Natychmiastowe zwolnienie cywilów przetrzymywanych po krwawym ataku na konwój z pomocą dla Strefy Gazy i zwolnienie przejętych statków - to żądania wysunięte pod adresem Izraela przez sekreatarza generalnego NATO Andersa Fogha Rasmussena.
- Dołączam mój głos do apeli ONZ i Unii Europejskiej na rzecz szybkiego, bezstronnego, wiarygodnego i przejrzystego dochodzenia w sprawie incydentu - oznajmił Rasmussen po specjalnym spotkaniu w Brukseli ambasadorów państw NATO, zwołanym z inicjatywy Turcji. - Przede wszystkim żądam również bezzwłocznego uwolnienia cywilów i okrętów przetrzymywanych przez Izrael - dodał.
Z kolei rzecznik izraelskiego rządu Mark Regev powiedział na antenie CNN, że ci aktywiści, którzy zgodzą się na dobrowolną ekstradycję (tak postąpiło ok. 50 osób) mogą natychmiast opuścić Izrael. W przypadku pozostałych trzeba przeprowadzić procedurę ekstradycyjną, co zabiera sporo czasu.
9 zabitych, setki w więzieniu
W poniedziałkowej operacji izraelskich komandosów przeciwko konwojowi statków z pomocą humanitarną dla rządzonej przez Hamas Strefy Gazy zginęło - według armii izraelskiej - dziewięciu propalestyńskich aktywistów, a około 20 zostało rannych. Wcześniej różne źródła mówiły o 10-19 zabitych.

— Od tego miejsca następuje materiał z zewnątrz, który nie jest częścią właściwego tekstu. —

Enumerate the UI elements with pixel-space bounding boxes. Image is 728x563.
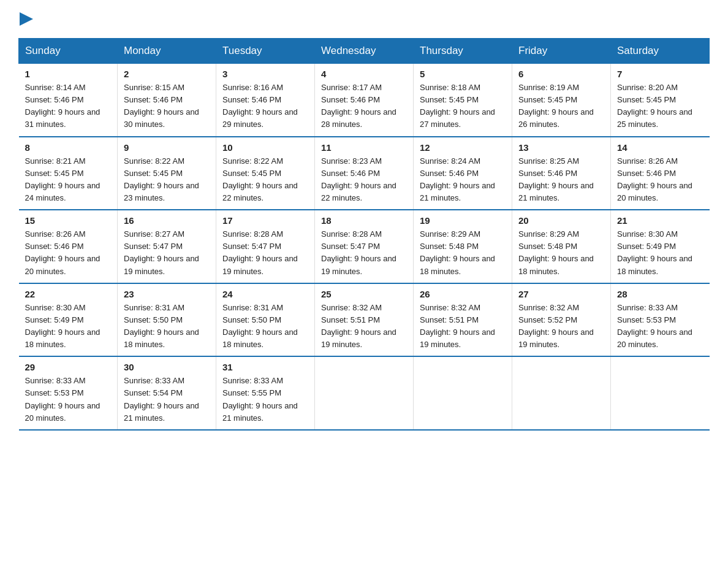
- svg-marker-0: [20, 12, 33, 26]
- day-number: 17: [222, 215, 308, 226]
- week-row-4: 22Sunrise: 8:30 AMSunset: 5:49 PMDayligh…: [19, 283, 710, 357]
- day-number: 9: [124, 142, 210, 153]
- logo-triangle-icon: [20, 12, 33, 26]
- day-info: Sunrise: 8:29 AMSunset: 5:48 PMDaylight:…: [518, 229, 594, 275]
- calendar-cell: 5Sunrise: 8:18 AMSunset: 5:45 PMDaylight…: [414, 64, 512, 137]
- calendar-cell: 21Sunrise: 8:30 AMSunset: 5:49 PMDayligh…: [611, 210, 710, 283]
- day-number: 13: [518, 142, 604, 153]
- day-number: 2: [124, 69, 210, 79]
- day-number: 4: [321, 69, 407, 79]
- day-info: Sunrise: 8:31 AMSunset: 5:50 PMDaylight:…: [222, 303, 298, 349]
- calendar-cell: [512, 356, 611, 430]
- calendar-cell: 11Sunrise: 8:23 AMSunset: 5:46 PMDayligh…: [315, 137, 414, 210]
- day-number: 23: [124, 289, 210, 299]
- calendar-cell: 12Sunrise: 8:24 AMSunset: 5:46 PMDayligh…: [414, 137, 512, 210]
- calendar-cell: 26Sunrise: 8:32 AMSunset: 5:51 PMDayligh…: [414, 283, 512, 357]
- days-of-week-row: SundayMondayTuesdayWednesdayThursdayFrid…: [19, 39, 710, 64]
- calendar-cell: 2Sunrise: 8:15 AMSunset: 5:46 PMDaylight…: [118, 64, 216, 137]
- day-header-sunday: Sunday: [19, 39, 118, 64]
- day-number: 25: [321, 289, 407, 299]
- day-info: Sunrise: 8:28 AMSunset: 5:47 PMDaylight:…: [321, 229, 396, 275]
- day-info: Sunrise: 8:26 AMSunset: 5:46 PMDaylight:…: [25, 229, 100, 275]
- day-number: 28: [617, 289, 703, 299]
- day-info: Sunrise: 8:16 AMSunset: 5:46 PMDaylight:…: [222, 83, 298, 129]
- calendar-cell: 7Sunrise: 8:20 AMSunset: 5:45 PMDaylight…: [611, 64, 710, 137]
- calendar-cell: [611, 356, 710, 430]
- day-number: 29: [25, 362, 112, 372]
- day-number: 24: [222, 289, 308, 299]
- calendar-cell: 6Sunrise: 8:19 AMSunset: 5:45 PMDaylight…: [512, 64, 611, 137]
- day-info: Sunrise: 8:22 AMSunset: 5:45 PMDaylight:…: [124, 156, 199, 202]
- calendar-cell: 24Sunrise: 8:31 AMSunset: 5:50 PMDayligh…: [216, 283, 315, 357]
- day-header-thursday: Thursday: [414, 39, 512, 64]
- calendar-cell: 9Sunrise: 8:22 AMSunset: 5:45 PMDaylight…: [118, 137, 216, 210]
- day-number: 12: [420, 142, 506, 153]
- day-info: Sunrise: 8:17 AMSunset: 5:46 PMDaylight:…: [321, 83, 396, 129]
- day-info: Sunrise: 8:33 AMSunset: 5:53 PMDaylight:…: [617, 303, 692, 349]
- week-row-3: 15Sunrise: 8:26 AMSunset: 5:46 PMDayligh…: [19, 210, 710, 283]
- calendar-body: 1Sunrise: 8:14 AMSunset: 5:46 PMDaylight…: [19, 64, 710, 430]
- calendar-cell: 19Sunrise: 8:29 AMSunset: 5:48 PMDayligh…: [414, 210, 512, 283]
- week-row-2: 8Sunrise: 8:21 AMSunset: 5:45 PMDaylight…: [19, 137, 710, 210]
- day-info: Sunrise: 8:29 AMSunset: 5:48 PMDaylight:…: [420, 229, 495, 275]
- day-number: 15: [25, 215, 112, 226]
- day-number: 14: [617, 142, 703, 153]
- day-info: Sunrise: 8:24 AMSunset: 5:46 PMDaylight:…: [420, 156, 495, 202]
- calendar-cell: 25Sunrise: 8:32 AMSunset: 5:51 PMDayligh…: [315, 283, 414, 357]
- day-info: Sunrise: 8:26 AMSunset: 5:46 PMDaylight:…: [617, 156, 692, 202]
- day-number: 20: [518, 215, 604, 226]
- day-info: Sunrise: 8:20 AMSunset: 5:45 PMDaylight:…: [617, 83, 692, 129]
- day-info: Sunrise: 8:33 AMSunset: 5:53 PMDaylight:…: [25, 376, 100, 422]
- day-info: Sunrise: 8:27 AMSunset: 5:47 PMDaylight:…: [124, 229, 199, 275]
- calendar-cell: [414, 356, 512, 430]
- calendar-cell: 17Sunrise: 8:28 AMSunset: 5:47 PMDayligh…: [216, 210, 315, 283]
- day-info: Sunrise: 8:32 AMSunset: 5:51 PMDaylight:…: [321, 303, 396, 349]
- day-number: 10: [222, 142, 308, 153]
- calendar-cell: 27Sunrise: 8:32 AMSunset: 5:52 PMDayligh…: [512, 283, 611, 357]
- day-number: 18: [321, 215, 407, 226]
- calendar-cell: 16Sunrise: 8:27 AMSunset: 5:47 PMDayligh…: [118, 210, 216, 283]
- day-info: Sunrise: 8:32 AMSunset: 5:51 PMDaylight:…: [420, 303, 495, 349]
- day-info: Sunrise: 8:30 AMSunset: 5:49 PMDaylight:…: [617, 229, 692, 275]
- week-row-1: 1Sunrise: 8:14 AMSunset: 5:46 PMDaylight…: [19, 64, 710, 137]
- day-info: Sunrise: 8:18 AMSunset: 5:45 PMDaylight:…: [420, 83, 495, 129]
- day-number: 6: [518, 69, 604, 79]
- day-number: 16: [124, 215, 210, 226]
- day-number: 27: [518, 289, 604, 299]
- calendar-cell: 1Sunrise: 8:14 AMSunset: 5:46 PMDaylight…: [19, 64, 118, 137]
- day-number: 8: [25, 142, 112, 153]
- logo: [18, 12, 33, 28]
- day-number: 7: [617, 69, 703, 79]
- calendar-cell: 28Sunrise: 8:33 AMSunset: 5:53 PMDayligh…: [611, 283, 710, 357]
- calendar-cell: 23Sunrise: 8:31 AMSunset: 5:50 PMDayligh…: [118, 283, 216, 357]
- day-header-friday: Friday: [512, 39, 611, 64]
- calendar-cell: 29Sunrise: 8:33 AMSunset: 5:53 PMDayligh…: [19, 356, 118, 430]
- calendar-cell: 22Sunrise: 8:30 AMSunset: 5:49 PMDayligh…: [19, 283, 118, 357]
- week-row-5: 29Sunrise: 8:33 AMSunset: 5:53 PMDayligh…: [19, 356, 710, 430]
- day-info: Sunrise: 8:21 AMSunset: 5:45 PMDaylight:…: [25, 156, 100, 202]
- calendar-cell: 4Sunrise: 8:17 AMSunset: 5:46 PMDaylight…: [315, 64, 414, 137]
- day-info: Sunrise: 8:28 AMSunset: 5:47 PMDaylight:…: [222, 229, 298, 275]
- day-header-saturday: Saturday: [611, 39, 710, 64]
- day-header-wednesday: Wednesday: [315, 39, 414, 64]
- day-number: 11: [321, 142, 407, 153]
- day-info: Sunrise: 8:22 AMSunset: 5:45 PMDaylight:…: [222, 156, 298, 202]
- calendar-header: SundayMondayTuesdayWednesdayThursdayFrid…: [19, 39, 710, 64]
- calendar-cell: 18Sunrise: 8:28 AMSunset: 5:47 PMDayligh…: [315, 210, 414, 283]
- calendar-table: SundayMondayTuesdayWednesdayThursdayFrid…: [18, 38, 710, 431]
- day-info: Sunrise: 8:23 AMSunset: 5:46 PMDaylight:…: [321, 156, 396, 202]
- calendar-cell: 31Sunrise: 8:33 AMSunset: 5:55 PMDayligh…: [216, 356, 315, 430]
- day-header-monday: Monday: [118, 39, 216, 64]
- calendar-cell: 8Sunrise: 8:21 AMSunset: 5:45 PMDaylight…: [19, 137, 118, 210]
- day-number: 22: [25, 289, 112, 299]
- calendar-cell: 13Sunrise: 8:25 AMSunset: 5:46 PMDayligh…: [512, 137, 611, 210]
- day-number: 30: [124, 362, 210, 372]
- day-number: 26: [420, 289, 506, 299]
- page-header: [18, 12, 710, 28]
- calendar-cell: [315, 356, 414, 430]
- day-info: Sunrise: 8:31 AMSunset: 5:50 PMDaylight:…: [124, 303, 199, 349]
- day-number: 1: [25, 69, 112, 79]
- calendar-cell: 20Sunrise: 8:29 AMSunset: 5:48 PMDayligh…: [512, 210, 611, 283]
- day-info: Sunrise: 8:33 AMSunset: 5:54 PMDaylight:…: [124, 376, 199, 422]
- day-number: 5: [420, 69, 506, 79]
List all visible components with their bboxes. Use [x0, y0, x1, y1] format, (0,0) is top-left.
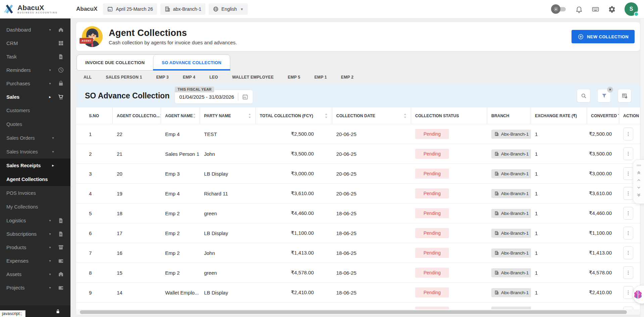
scrollbar-thumb[interactable]: [80, 310, 627, 314]
sidebar-item-task[interactable]: Task: [0, 50, 70, 63]
agent-filter-all[interactable]: ALL: [81, 75, 99, 80]
clear-filter-badge[interactable]: ✕: [607, 87, 613, 93]
agent-filter-sales-person-1[interactable]: SALES PERSON 1: [99, 75, 149, 80]
date-range-picker[interactable]: THIS FISCAL YEAR 01/04/2025 - 31/03/2026: [175, 90, 253, 104]
column-header-s-no[interactable]: S.NO: [76, 107, 113, 124]
column-header-converted-t[interactable]: CONVERTED T(: [587, 107, 619, 124]
building-icon: [58, 271, 64, 277]
gear-icon[interactable]: [608, 5, 616, 13]
sidebar-item-subscriptions[interactable]: Subscriptions▾: [0, 227, 70, 240]
row-actions-button[interactable]: [623, 266, 633, 279]
branch-chip: Abx-Branch-1: [491, 209, 531, 218]
sidebar-item-agent-collections[interactable]: Agent Collections: [0, 172, 70, 186]
dots-vertical-icon: [626, 211, 631, 216]
branch-chip: Abx-Branch-1: [491, 189, 531, 198]
horizontal-scrollbar[interactable]: [76, 309, 640, 315]
scroll-bottom-icon[interactable]: [636, 192, 641, 197]
cell-agent-name: Emp 2: [161, 211, 200, 216]
tab-so-advance-collection[interactable]: SO ADVANCE COLLECTION: [153, 55, 230, 70]
lock-icon[interactable]: [55, 309, 61, 314]
row-actions-button[interactable]: [623, 128, 633, 140]
sidebar-item-pos-invoices[interactable]: POS Invoices: [0, 186, 70, 200]
sidebar-item-customers[interactable]: Customers: [0, 103, 70, 117]
row-actions-button[interactable]: [623, 167, 633, 180]
sidebar-item-sales[interactable]: Sales▸: [0, 90, 70, 103]
app-logo[interactable]: AbacuX BUSINESS ACCOUNTING: [0, 0, 70, 18]
sort-icon[interactable]: [404, 114, 406, 118]
theme-toggle[interactable]: [551, 4, 566, 14]
sidebar-item-sales-invoices[interactable]: Sales Invoices▾: [0, 145, 70, 158]
agent-filter-emp-2[interactable]: EMP 2: [334, 75, 360, 80]
fiscal-year-selector[interactable]: April 25-March 26: [103, 3, 157, 15]
agent-filter-leo[interactable]: LEO: [202, 75, 225, 80]
column-label: PARTY NAME: [204, 114, 231, 118]
cell-agent-name: Wallet Emplo...: [161, 290, 200, 296]
user-avatar[interactable]: S: [625, 2, 638, 16]
column-header-agent-collectio[interactable]: AGENT COLLECTIO...: [113, 107, 161, 124]
search-button[interactable]: [577, 89, 590, 102]
scroll-down-icon[interactable]: [636, 185, 641, 190]
sort-icon[interactable]: [325, 114, 328, 118]
cell-branch: Abx-Branch-1: [487, 189, 531, 198]
scroll-top-icon[interactable]: [636, 170, 641, 175]
column-header-collection-status[interactable]: COLLECTION STATUS: [411, 107, 487, 124]
table-row: 518Emp 2green₹4,460.0018-06-25PendingAbx…: [76, 203, 640, 223]
column-header-total-collection-fcy[interactable]: TOTAL COLLECTION (FCY): [256, 107, 332, 124]
agent-filter-emp-5[interactable]: EMP 5: [281, 75, 307, 80]
column-header-branch[interactable]: BRANCH: [487, 107, 531, 124]
filter-button[interactable]: ✕: [597, 89, 611, 102]
row-actions-button[interactable]: [623, 207, 633, 220]
column-header-exchange-rate[interactable]: EXCHANGE RATE (₹): [531, 107, 587, 124]
cell-converted-total: ₹3,000.00: [587, 171, 619, 177]
agent-filter-emp-1[interactable]: EMP 1: [307, 75, 334, 80]
row-actions-button[interactable]: [623, 227, 633, 239]
column-header-party-name[interactable]: PARTY NAME: [200, 107, 256, 124]
sidebar-item-products[interactable]: Products▾: [0, 240, 70, 254]
agent-filter-wallet-employee[interactable]: WALLET EMPLOYEE: [225, 75, 281, 80]
sidebar-item-quotes[interactable]: Quotes: [0, 117, 70, 131]
column-settings-button[interactable]: [618, 89, 631, 102]
column-label: AGENT COLLECTIO...: [117, 114, 160, 118]
row-actions-button[interactable]: [623, 246, 633, 259]
globe-icon: [213, 6, 219, 12]
cell-exchange-rate: 1: [531, 290, 587, 296]
sidebar-item-sales-receipts[interactable]: Sales Receipts▸: [0, 158, 70, 172]
row-actions-button[interactable]: [623, 187, 633, 200]
sidebar-item-assets[interactable]: Assets▾: [0, 267, 70, 281]
sidebar-item-purchases[interactable]: Purchases▾: [0, 77, 70, 90]
row-actions-button[interactable]: [623, 147, 633, 160]
cell-branch: Abx-Branch-1: [487, 130, 531, 139]
agent-filter-emp-3[interactable]: EMP 3: [149, 75, 176, 80]
language-selector[interactable]: English ▼: [209, 3, 248, 15]
sidebar-item-dashboard[interactable]: Dashboard▾: [0, 23, 70, 36]
bag-icon: [58, 80, 64, 87]
sidebar-item-my-collections[interactable]: My Collections: [0, 200, 70, 214]
dots-vertical-icon: [626, 290, 631, 295]
sidebar-item-projects[interactable]: Projects▾: [0, 281, 70, 294]
branch-selector[interactable]: abx-Branch-1: [160, 3, 205, 15]
row-actions-button[interactable]: [623, 286, 633, 299]
sidebar-item-sales-orders[interactable]: Sales Orders▾: [0, 131, 70, 145]
agent-filter-emp-4[interactable]: EMP 4: [176, 75, 202, 80]
sidebar-item-logistics[interactable]: Logistics▾: [0, 214, 70, 227]
new-collection-button[interactable]: NEW COLLECTION: [572, 30, 635, 43]
tab-label: SO ADVANCE COLLECTION: [162, 60, 221, 65]
sidebar: AbacuX BUSINESS ACCOUNTING Dashboard▾CRM…: [0, 0, 70, 317]
sidebar-item-reminders[interactable]: Reminders▾: [0, 63, 70, 77]
scroll-up-icon[interactable]: [636, 178, 641, 183]
column-header-action[interactable]: ACTION: [619, 107, 640, 124]
chevron-down-icon: ▾: [48, 68, 52, 72]
keyboard-icon[interactable]: [592, 5, 599, 13]
column-header-collection-date[interactable]: COLLECTION DATE: [332, 107, 411, 124]
row-actions-button[interactable]: [623, 307, 633, 309]
sort-icon[interactable]: [248, 114, 251, 118]
sidebar-item-expenses[interactable]: Expenses▾: [0, 254, 70, 267]
online-status-dot: [634, 12, 639, 16]
bell-icon[interactable]: [575, 5, 583, 13]
cell-action: [619, 128, 640, 140]
column-header-agent-name[interactable]: AGENT NAME: [161, 107, 200, 124]
drag-handle-icon[interactable]: [636, 163, 641, 168]
tab-invoice-due-collection[interactable]: INVOICE DUE COLLECTION: [77, 55, 153, 70]
sidebar-item-crm[interactable]: CRM: [0, 36, 70, 50]
sort-icon[interactable]: [193, 114, 196, 118]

Według wtorkowych doniesień izraelskiego radia, 480 zatrzymanych podczas operacji zgrupowano w więzieniu w porcie Aszdod na południu Izraela, podczas gdy 48 pozostałych odwieziono na lotnisko im. Ben Guriona w Tel Awiwie, skąd mają odlecieć do swoich ojczystych krajów.